🤖 AI Summary
This work addresses the trade-off between the high computational cost of large language models (LLMs) and the limited generalization capability of conventional Transformer-based text classifiers. To this end, we propose LabelFusion: an end-to-end learnable vector-level fusion framework. LabelFusion jointly models embedding outputs from lightweight classifiers (e.g., RoBERTa) and structured-prompt-generated class scores from LLMs (e.g., GPT, Gemini), employing a lightweight FusionMLP to dynamically learn fusion weights and offering a unified AutoFusionClassifier interface.
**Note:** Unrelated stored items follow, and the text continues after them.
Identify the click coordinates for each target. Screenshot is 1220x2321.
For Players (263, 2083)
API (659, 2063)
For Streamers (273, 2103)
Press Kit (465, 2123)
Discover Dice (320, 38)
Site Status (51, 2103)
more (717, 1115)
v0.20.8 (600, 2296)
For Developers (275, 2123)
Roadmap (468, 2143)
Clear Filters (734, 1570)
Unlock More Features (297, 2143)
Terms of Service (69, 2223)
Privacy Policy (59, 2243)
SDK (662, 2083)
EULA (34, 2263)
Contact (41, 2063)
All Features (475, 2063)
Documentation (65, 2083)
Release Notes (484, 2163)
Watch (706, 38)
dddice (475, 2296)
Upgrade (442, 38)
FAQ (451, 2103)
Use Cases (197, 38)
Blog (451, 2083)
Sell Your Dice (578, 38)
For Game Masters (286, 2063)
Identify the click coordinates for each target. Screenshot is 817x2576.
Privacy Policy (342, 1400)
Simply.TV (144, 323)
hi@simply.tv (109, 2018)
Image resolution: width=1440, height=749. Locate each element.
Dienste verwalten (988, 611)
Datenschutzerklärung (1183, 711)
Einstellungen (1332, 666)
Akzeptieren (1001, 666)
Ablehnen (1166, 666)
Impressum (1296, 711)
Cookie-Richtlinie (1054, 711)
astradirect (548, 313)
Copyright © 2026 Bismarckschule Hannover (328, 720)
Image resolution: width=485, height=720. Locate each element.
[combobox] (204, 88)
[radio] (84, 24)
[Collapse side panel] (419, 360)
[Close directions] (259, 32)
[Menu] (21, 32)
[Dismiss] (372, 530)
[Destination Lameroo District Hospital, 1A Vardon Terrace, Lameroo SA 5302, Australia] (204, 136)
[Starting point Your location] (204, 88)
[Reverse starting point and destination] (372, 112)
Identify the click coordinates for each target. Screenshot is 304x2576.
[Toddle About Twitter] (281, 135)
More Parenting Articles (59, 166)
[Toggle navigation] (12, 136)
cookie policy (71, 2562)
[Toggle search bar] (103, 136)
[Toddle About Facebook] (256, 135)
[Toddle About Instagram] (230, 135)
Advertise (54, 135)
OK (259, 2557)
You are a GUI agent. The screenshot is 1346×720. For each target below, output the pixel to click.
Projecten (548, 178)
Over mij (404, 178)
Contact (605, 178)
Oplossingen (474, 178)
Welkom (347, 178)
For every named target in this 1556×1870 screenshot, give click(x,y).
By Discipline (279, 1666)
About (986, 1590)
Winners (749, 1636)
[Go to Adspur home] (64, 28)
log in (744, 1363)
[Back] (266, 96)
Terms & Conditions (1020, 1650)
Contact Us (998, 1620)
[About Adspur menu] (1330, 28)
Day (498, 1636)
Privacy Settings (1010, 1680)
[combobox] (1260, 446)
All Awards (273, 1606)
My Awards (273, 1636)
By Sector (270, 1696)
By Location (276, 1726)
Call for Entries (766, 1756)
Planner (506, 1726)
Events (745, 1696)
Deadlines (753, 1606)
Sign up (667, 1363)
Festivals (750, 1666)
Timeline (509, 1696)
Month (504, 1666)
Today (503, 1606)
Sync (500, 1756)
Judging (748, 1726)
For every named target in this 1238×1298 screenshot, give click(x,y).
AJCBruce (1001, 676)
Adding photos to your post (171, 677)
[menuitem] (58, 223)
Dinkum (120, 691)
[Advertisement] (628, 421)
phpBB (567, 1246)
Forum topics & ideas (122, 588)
Its core innovation lies in the first-of-its-kind embedding-score co-fusion mechanism, enabling multi-objective optimization of accuracy, inference latency, and deployment cost without compromising efficiency. Experiments on AG News and Reuters-21578 (10-class) demonstrate state-of-the-art accuracy—92.4% and 92.3%, respectively—along with significantly improved cross-domain robustness and practical deployability.
📝 Abstract
LabelFusion is a fusion ensemble for text classification that learns to combine a traditional transformer-based classifier (e.g., RoBERTa) with one or more Large Language Models (LLMs such as OpenAI GPT, Google Gemini, or DeepSeek) to deliver accurate and cost-aware predictions across multi-class and multi-label tasks. The package provides a simple high-level interface (AutoFusionClassifier) that trains the full pipeline end-to-end with minimal configuration, and a flexible API for advanced users. Under the hood, LabelFusion integrates vector signals from both sources by concatenating the ML backbone's embeddings with the LLM-derived per-class scores -- obtained through structured prompt-engineering strategies -- and feeds this joint representation into a compact multi-layer perceptron (FusionMLP) that produces the final prediction. This learned fusion approach captures complementary strengths of LLM reasoning and traditional transformer-based classifiers, yielding robust performance across domains -- achieving 92.4% accuracy on AG News and 92.3% on 10-class Reuters 21578 topic classification -- while enabling practical trade-offs between accuracy, latency, and cost.